Gilmore worked directly with the WSL, and in September 2018 they announced that male and female winners would receive the same prize money. A few months later Gilmore secured her last win in December 2018. ”It’s [about] not being afraid to just stand up and use your voice for something and I’ve always been pretty quiet on that part,” Gilmore admits. “I think for [the WSL], it was just a matter of righting a wrong.”
It’s thanks to big changes like this, and smaller more incremental ones along the way, that surfing is finally becoming a girls’ club too. “We’re like a family on the road, whether we like it or not,” Gilmore says of the fellow women on the tour. The roster includes some of her best friends like Tyler Wright and Kelia Moniz (lovingly known as Sis, whom you may have spied on Hailey Bieber’s Instagram—the two a re good friends). She gushes about them without pretense. “We really respect each other. So we know that once the event’s done, we can come back and all party and celebrate together and it’s not an issue.” Pro surfers are constantly appearing on each other’s Instagrams, commenting congratulations, retweeting each others’ accomplishments. It’s peak women supporting women, except they are also each other’s fiercest competitors. Their friendships and feeds are indirectly tearing down toxic surf culture Instagram like by Instagram like.

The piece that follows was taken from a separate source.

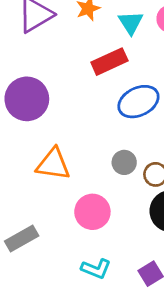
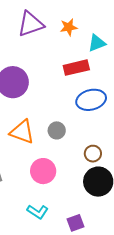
cyan triangle: (131, 23) -> (97, 43), turned 30
gray circle: (124, 162) -> (57, 130), moved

During our photoshoot, fans young and old approach Gilmore her every twenty or so minutes, like clockwork, to take a selfie or congratulate her. Gilmore is so, well, happy, and easy to talk to, if it weren’t for the constant interruptions it’s easy to forget that she is the best in the world at what she does. But then she reminds me. When I ask if she can surf in a knee-length coat she smiles, “I can surf in anything. I’m a competitive person.”